The primary goal of this day was service work. In addition, we talked about community-based conservation efforts and the multi-generational conservation efforts we saw.
Day 4: Long-wattled umbrella bird and more service work
We started the day at a long-wattled umbrella bird lek. We got lucky and found one male who patiently ate palm fruit in front of us for a long time (left) and two females. We had breakfast at the home of the family that owns this land, splashed around in the Rio Blanco (center) where we saw a large basilisk lizard (right), then headed back to Milpe for more tree planting.
On this day, the topic was the role of conservation in bringing economic prosperity and stability to remote areas that have few options other than extractive resource use, an often highly unstable endeavor. We then returned to Milpe to plant trees and continued our conversation about reserve size and corridors that connect them. The Milpe reserve is connected to others via naturally-occurring habitat corridors (rivers) that are much more effective than human-made corridors.
Day 5: Paz de las Aves
We began the morning in a blind watching gorgeous Andean cock-of-the-rock males (left) displaying for females who seemed only vaguely interested in their squawking. We moved slowly up the road, watching golden-headed quetzals, three antpitta species, trogons and many other birds. We ate a delicious breakfast on Angel and Rodrigo's porch (center), overlooking ridges covered in cloud forest. Some other highlights of the day were the crimson-rumped toucanet (right), toucan barbet and blue-winged mountain tanager (photos of those are on the Photos page).

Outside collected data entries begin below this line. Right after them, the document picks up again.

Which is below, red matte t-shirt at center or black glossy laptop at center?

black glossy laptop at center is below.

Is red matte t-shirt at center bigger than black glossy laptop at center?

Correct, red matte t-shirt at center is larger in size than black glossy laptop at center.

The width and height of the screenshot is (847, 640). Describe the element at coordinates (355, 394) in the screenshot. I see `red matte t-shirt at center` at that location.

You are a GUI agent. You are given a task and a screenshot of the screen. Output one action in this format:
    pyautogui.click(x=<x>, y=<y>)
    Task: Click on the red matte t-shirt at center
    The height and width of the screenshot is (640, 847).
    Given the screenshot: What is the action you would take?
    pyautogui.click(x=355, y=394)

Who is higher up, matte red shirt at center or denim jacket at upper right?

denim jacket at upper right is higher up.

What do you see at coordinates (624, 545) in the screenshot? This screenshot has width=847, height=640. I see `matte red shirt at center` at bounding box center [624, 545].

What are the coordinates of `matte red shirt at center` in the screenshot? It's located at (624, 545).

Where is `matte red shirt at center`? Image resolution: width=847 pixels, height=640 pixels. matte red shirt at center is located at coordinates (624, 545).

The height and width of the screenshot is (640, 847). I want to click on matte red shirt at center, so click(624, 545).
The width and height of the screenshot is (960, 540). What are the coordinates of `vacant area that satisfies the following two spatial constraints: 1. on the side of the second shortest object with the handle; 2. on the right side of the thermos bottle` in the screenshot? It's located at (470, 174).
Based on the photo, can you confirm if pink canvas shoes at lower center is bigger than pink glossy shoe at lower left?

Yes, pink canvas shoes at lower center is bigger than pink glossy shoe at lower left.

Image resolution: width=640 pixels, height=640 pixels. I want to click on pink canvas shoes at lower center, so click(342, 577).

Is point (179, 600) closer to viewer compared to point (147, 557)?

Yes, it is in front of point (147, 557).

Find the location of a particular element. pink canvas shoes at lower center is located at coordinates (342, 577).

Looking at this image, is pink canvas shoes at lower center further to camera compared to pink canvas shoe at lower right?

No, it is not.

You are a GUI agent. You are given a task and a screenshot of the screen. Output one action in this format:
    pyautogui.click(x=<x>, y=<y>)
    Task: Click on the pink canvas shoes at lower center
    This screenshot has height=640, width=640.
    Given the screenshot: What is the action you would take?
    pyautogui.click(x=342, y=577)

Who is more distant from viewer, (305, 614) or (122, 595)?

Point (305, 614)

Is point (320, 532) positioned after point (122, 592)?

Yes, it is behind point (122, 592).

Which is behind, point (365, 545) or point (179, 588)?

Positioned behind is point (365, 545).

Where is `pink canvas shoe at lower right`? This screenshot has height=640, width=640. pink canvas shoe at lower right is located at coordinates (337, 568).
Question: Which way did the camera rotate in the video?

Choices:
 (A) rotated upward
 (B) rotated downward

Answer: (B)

The topic for this day was the ecological and evolutionary processes that have generated so much diversity in the tropics and the unique contribution of endemic species to global diversity. We also talked about how diversity (and the loss of diversity) affects the stability and resilience of ecological communities and ecosystem processes.
Day 6: Maquipucuna Reserve
On our final day we visited the Maquipucuna Reserve. This was the largest reserve we visited (6,000 ha, surrounded by other protected areas) and home to some of the largest animals in the cloud forest, e.g., spectacled (aka Andean short-faced) bears and large cats. The entrance to the reserve is a lovely covered bridge (left) over the Rio Alambi (center). We hiked through both primary and secondary forest (right).

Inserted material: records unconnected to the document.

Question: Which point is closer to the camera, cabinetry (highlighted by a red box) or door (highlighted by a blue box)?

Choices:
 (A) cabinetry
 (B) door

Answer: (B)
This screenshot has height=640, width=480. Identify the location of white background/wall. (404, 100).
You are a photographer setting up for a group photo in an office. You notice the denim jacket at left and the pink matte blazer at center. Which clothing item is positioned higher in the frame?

The topic for this final day was how even seemingly small barriers can pose real risks to wildlife populations. In particular, we focused on how a loss of genetic diversity can imperil populations that are not currently in decline. We also talked about the important role of top predators as keystone species.
Casa Divina, our home away from home!
We stayed with Efrain Toapanta and Molly Brown in their wonderful lodge, Casa Divina. This place is IDEAL. The lodge itself, which Efrain built, is gorgeous and so well designed. There is a covered viewing platform on the third floor which we used as our classroom (left). The food is excellent and Molly is so welcoming and warm. Efrain (center) is an exceptional birder and naturalist, generous with his knowledge, thoughtful and kind. We could not have asked for a better guide and temporary home (left). Thank you, Efrain and Molly!